Santiago de Chile, Blick vom Cerro San Christóbal auf die Stadt

Jeder soziale Organismus, in dem das Zusammenleben der Menschen eine Rolle spielt, braucht so etwas wie eine Lunge, um seine verbrauchten Kräfte zu regenerieren, frische Lebenskraft einzuatmen.

Wie alle Millionenmetropolen der Welt hat auch Santiago de Chile mit zahlreichen Umweltproblemen zu kämpfen. Die Flüsse sind verschmutzt, die Entsorgung des Abfalls funktioniert nicht optimal. Es gibt zu viel Verkehr, zu viele Menschen auf engem Raum. Vor allem mit der Verschmutzung der Luft hat die Stadt zu kämpfen. Die Luftqualität in Santiago ist eine der schlechtesten der Welt.

Die Stadt liegt wie in einem Suppentopf gefangen: Ein Talkessel von etwa 50 Kilometer Durchmesser und rundum Gebirge. Je nach Wetter liegt eine Schicht Warmluft über der Stadt und die Stadtluft ist im Talkessel eingeschlossen; es herrscht eine Inversions-Wetterlage. Trotz zahlreicher Maßnahmen in den letzten 30 Jahren ist auch heute noch vor allem die Atemluft bedenklichen Werten ausgesetzt.

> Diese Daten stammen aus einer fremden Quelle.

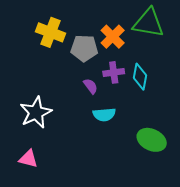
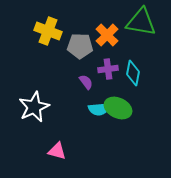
green ellipse: (152, 140) -> (118, 108), moved
pink triangle: (28, 159) -> (57, 151), moved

Hinzu kommt im Sommer die Ozonbelastung.

Da ist es kein Wunder, dass die Städter, wann immer sie können, nach draußen in die Berge strömen - oder wenigstens am Wochenende die Hügel erklimmen, die aus der Großstadt herausragen.

Cerro San Cristóbal, Blick vom Amphitheater auf die Marienstatue

Der Cerro San Cristóbal im Stadtteil Bellavista ist einer der Hügel. Er ist jener Hügel, der am weitesten über die Stadt hinausragt und, weithin sichtbar, das Bild der Stadt prägt. 

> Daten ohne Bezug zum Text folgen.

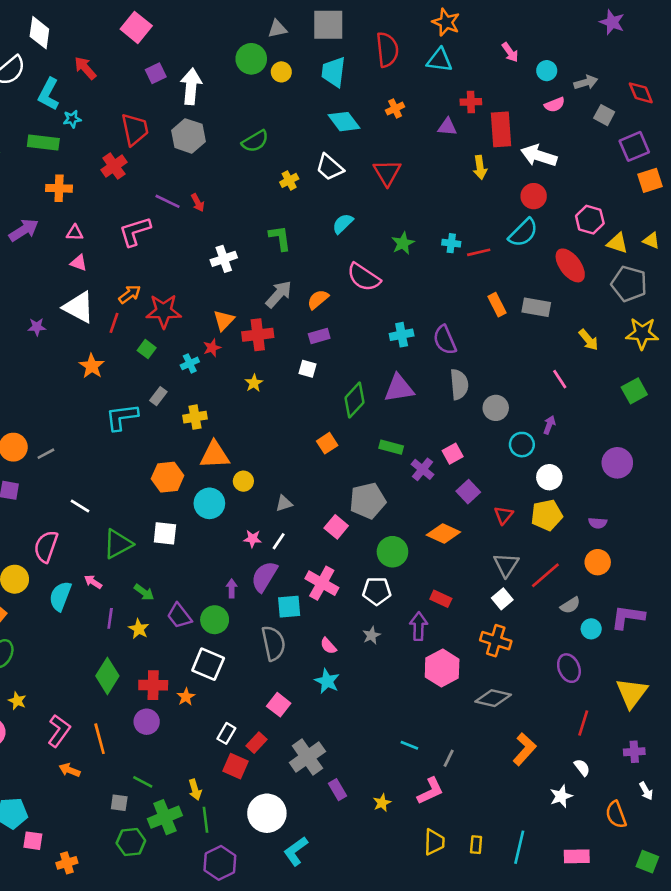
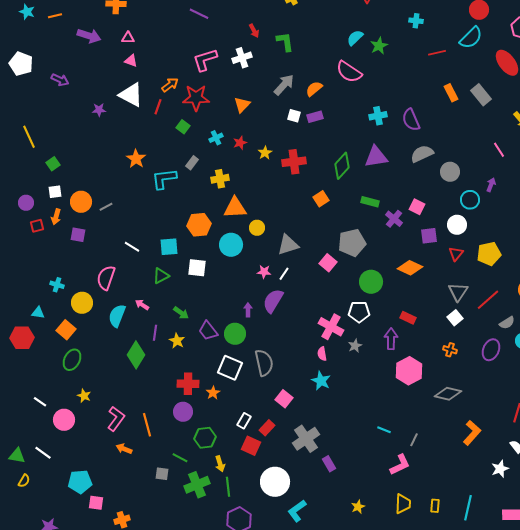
red arrow: (198, 203) -> (254, 31), moved
cyan semicircle: (343, 224) -> (355, 38), moved
purple arrow: (24, 230) -> (89, 36), turned 50
pink L-shape: (135, 231) -> (205, 60), moved
cyan cross: (451, 243) -> (416, 21), moved
gray rectangle: (536, 307) -> (481, 95), turned 40
red cross: (258, 335) -> (294, 162), moved
red star: (212, 348) -> (240, 143), moved
orange star: (92, 366) -> (136, 159), moved
white square: (307, 369) -> (294, 116), moved
gray semicircle: (459, 384) -> (422, 154), turned -110
pink square: (453, 454) -> (417, 207), turned -35
white circle: (549, 477) -> (457, 225), moved
purple square: (468, 492) -> (429, 236), turned 36
gray triangle: (284, 503) -> (288, 245), size x1.6
green triangle: (118, 544) -> (161, 276), size x0.7
pink cross: (322, 583) -> (331, 327), moved
cyan square: (289, 607) -> (169, 247), moved
orange cross: (496, 641) -> (450, 350), size x0.6
gray semicircle: (273, 643) -> (264, 363), moved
pink semicircle: (328, 646) -> (322, 354), turned 32
purple ellipse: (569, 668) -> (491, 350), moved, turned 45
green diamond: (107, 676) -> (136, 355), moved
yellow star: (382, 803) -> (358, 507), moved
green hexagon: (131, 842) -> (205, 438), moved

Sein Gipfel ist ein beliebtes Ausflugziel. Man kann ihn, wenn man will, zu Fuß erreichen, und offenbar wollen einige, denn ich habe manchen Jogger und auch Radler die Strecke sich hochmühen gesehen. Man kann aber auch mit dem Auto die Mautstraße hochfahren oder eine der beiden Seilbahnen benutzen. Am Ende der Calle Pío Nono, auf dem die Stadt überblickenden Hügel in 288 m Höhe, befinden sich ein Zoo, Restaurants, Picknickplätze und ein Botanischer Garten. Zwei schön gelegene Freibäder runden das Freizeitangebot ab.

Der Blick vom Gipfel aus führt über die verschiedenen Stadtteile hinweg zu der in Sichtweite liegenden Andenkette und vor allem in der Abendsonne bietet sich dem Betrachter von der Spitze des Hügels aus ein herrlicher Ausblick. Auf dem Gipfel selbst befindet sich eine 22 Meter hohe Muttergottes-Statue. Sie wurde in den 20-er Jahren des vergangenen Jahrhunderts vom französischen Staat gestiftet. Steigt man die Treppen zu der Statue empor, durchquert man ein Amphitheater und kann in der Kirche unter der Statue Einkehr halten.

Cerro San Christóbal, Blick vom Amphitheater auf die Kirche

Dieser schöne Hügel wird zwar nicht die Umweltprobleme der Stadt lösen können, aber er trägt doch für die Bewohner der Stadt maßgeblich zu einer besseren Lebensqualität bei.

Die Aufnahmen stammen vom 27. Dezember 2009.